Civil War
, medical impact of
“There were more ambulances available in 1864, but without effective pain medicines, soldiers faced a horrifying and rattling ride to safety. There were more hospital tents for shelter, but without antibiotics to quell communicable diseases, epidemics spread unchecked. There were better-trained physicians, but without an understanding of antisepsis, surgical operations led to death from infection.
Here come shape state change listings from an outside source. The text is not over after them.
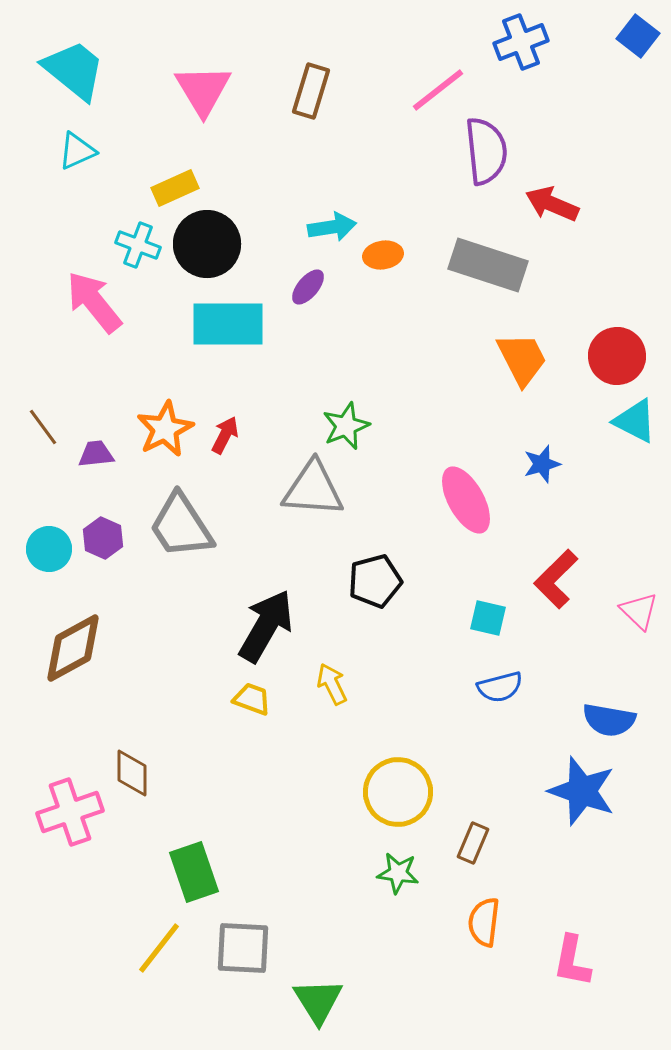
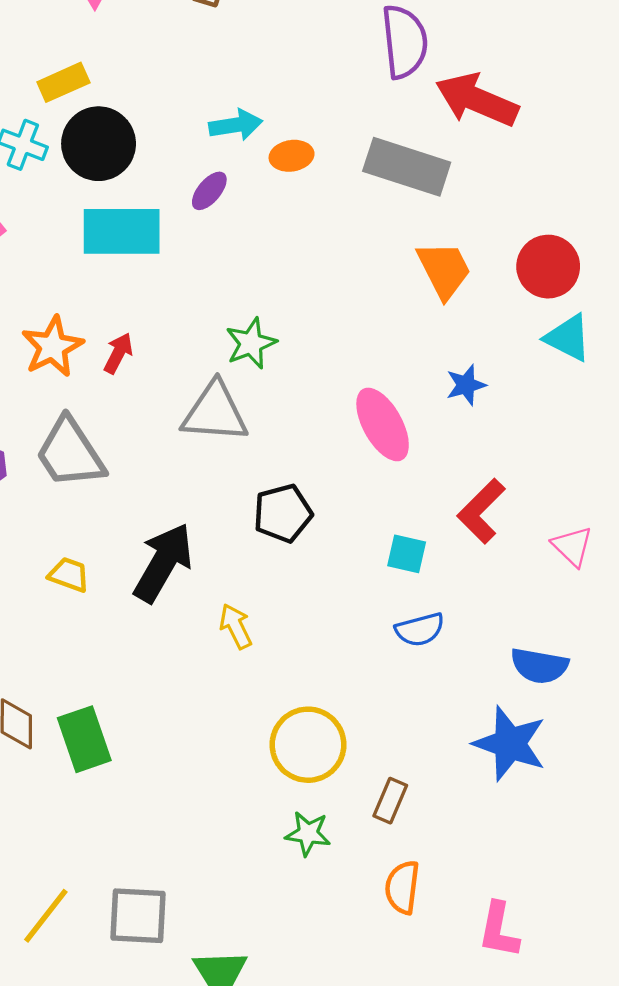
red arrow: (552, 204) -> (477, 100), size x1.4
yellow trapezoid: (252, 699) -> (69, 575), moved
green rectangle: (194, 872) -> (84, 739), moved

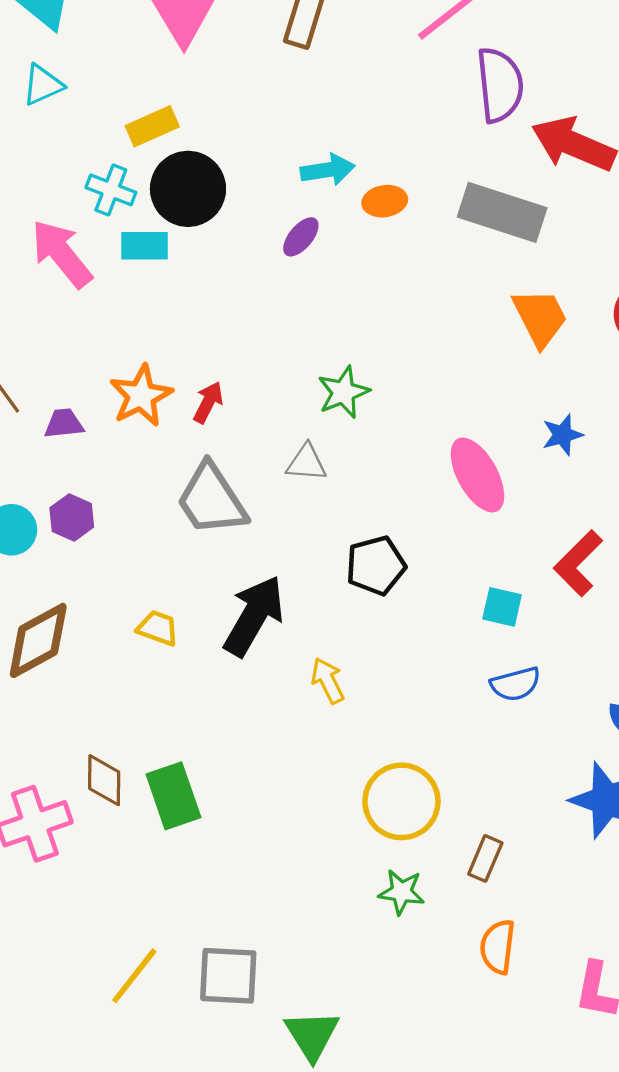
cyan rectangle: (122, 231) -> (144, 246), moved, size x0.6
gray triangle: (215, 412) -> (306, 463), size x0.6
gray trapezoid: (70, 453) -> (211, 500), moved

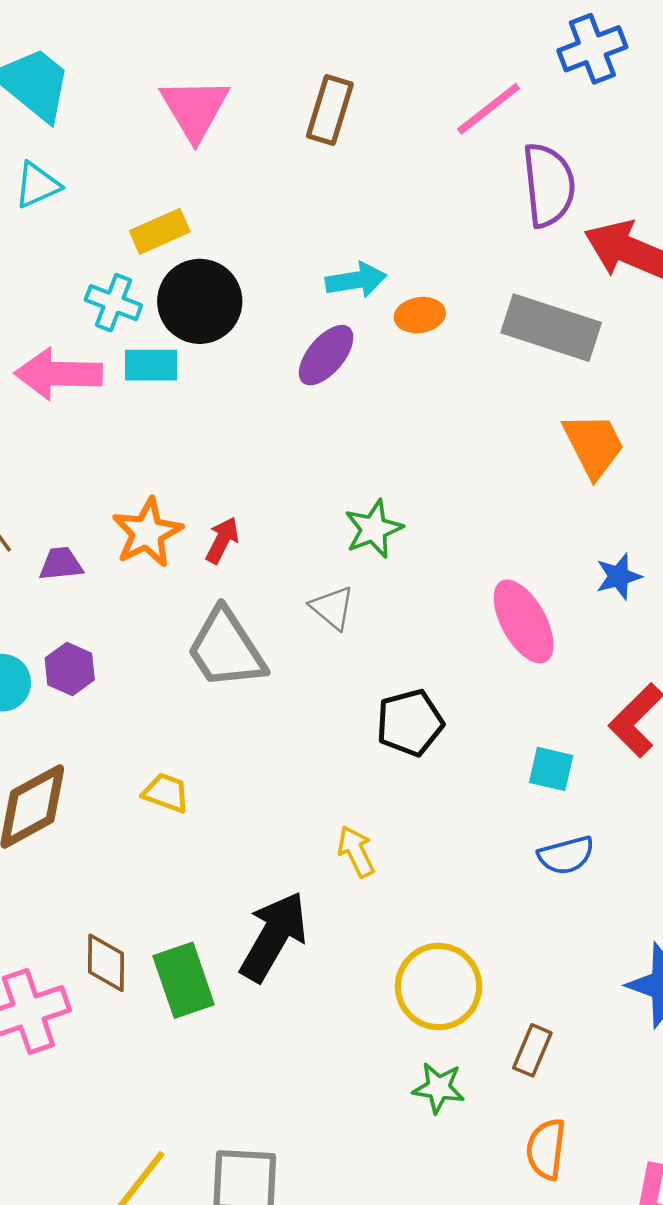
purple ellipse: (301, 237) -> (326, 355), size x1.4
pink arrow: (62, 254) -> (58, 374), turned -50
gray triangle: (306, 463) -> (332, 608), turned 36
black arrow: (254, 616) -> (274, 936), moved

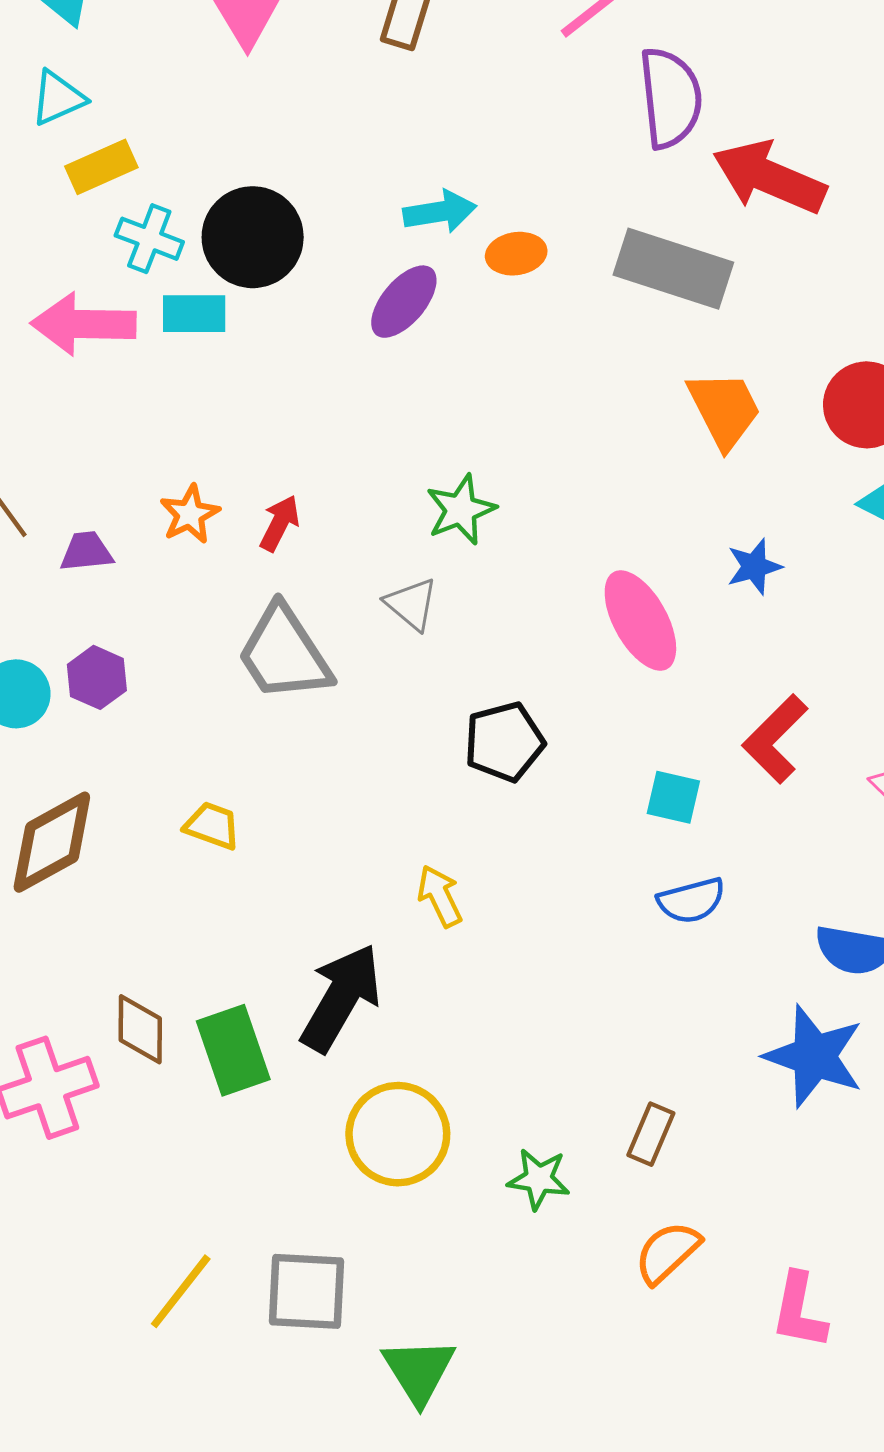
yellow rectangle: (160, 231) -> (101, 167), moved
orange star: (147, 533) -> (190, 514), size x0.7
yellow circle: (439, 987) -> (398, 1134), moved
orange semicircle: (546, 1149) -> (667, 1252), turned 40

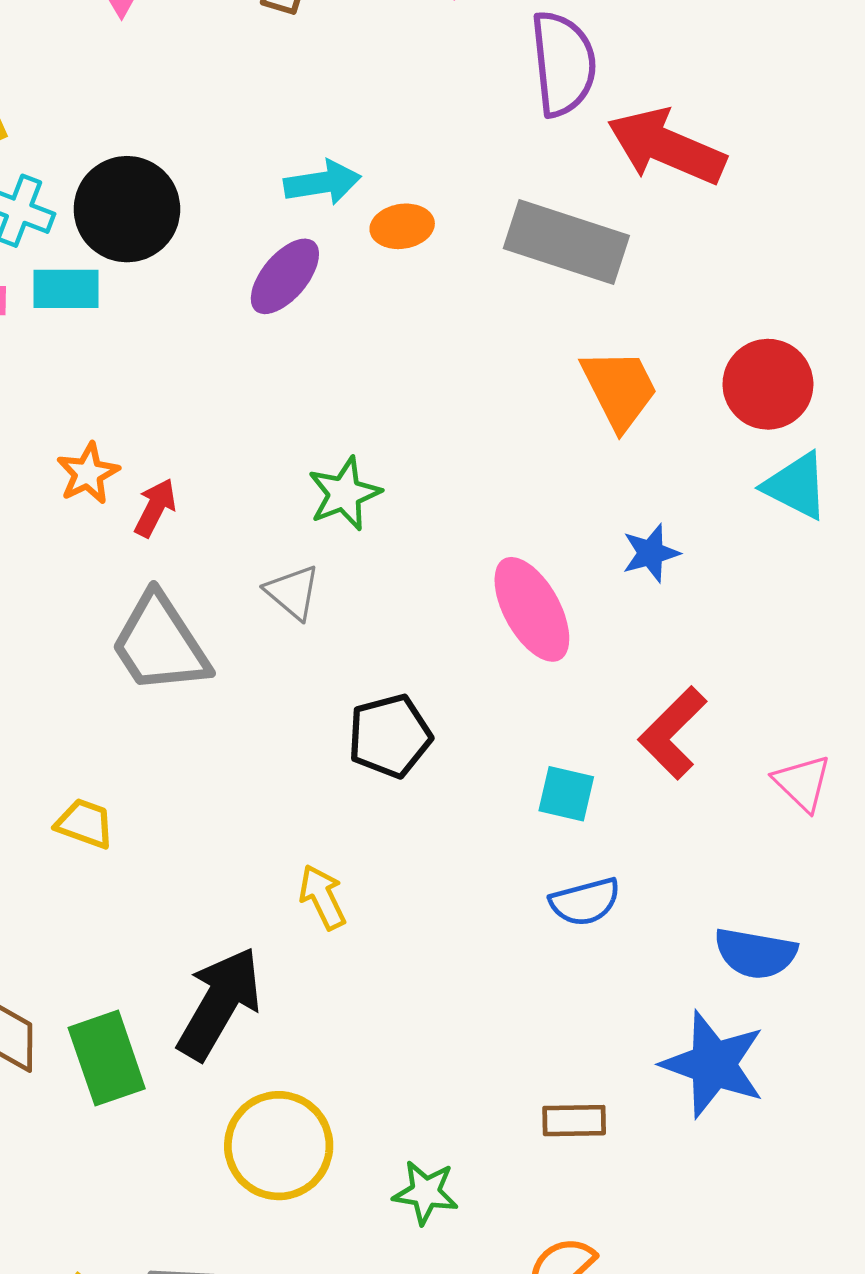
orange star: (190, 514) -> (88, 473), moved
brown rectangle: (651, 1134) -> (574, 1121), moved, turned 66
While the usual story of Civil War medicine highlights bravery, caring, and organizational innovations, the reality of war for the wounded and sick was more sharply defined by agony, butchery, and loneliness than anything else” (Rutkow, 310). . . .There were no astounding medical breakthroughs during the Civil War. Communicable diseases ran rampant. Wound infections spread unchecked. Surgery, despite the performance of tens of thousands of operations, remained as barbaric and crude in 1865 as it had been in 1861. . . The significant achievement of Civil War-era medicine has to do with its transformation in the administration and organization of military medical care, from an appalling lack of preparation and concern to readiness and sympathy for the patient in a war that was waged on a scale never before known. Discipline was imposed on what had been an undisciplined profession. . . . The lasting medical impact of the war experience was not measured by ingenious innovations or engrossing surgical victories. Instead, it derived from the physicians’ day-to-day caring for sick and injured human beings in the face of scientific ignorance, superstition, and political interference” (Rutkow, 318).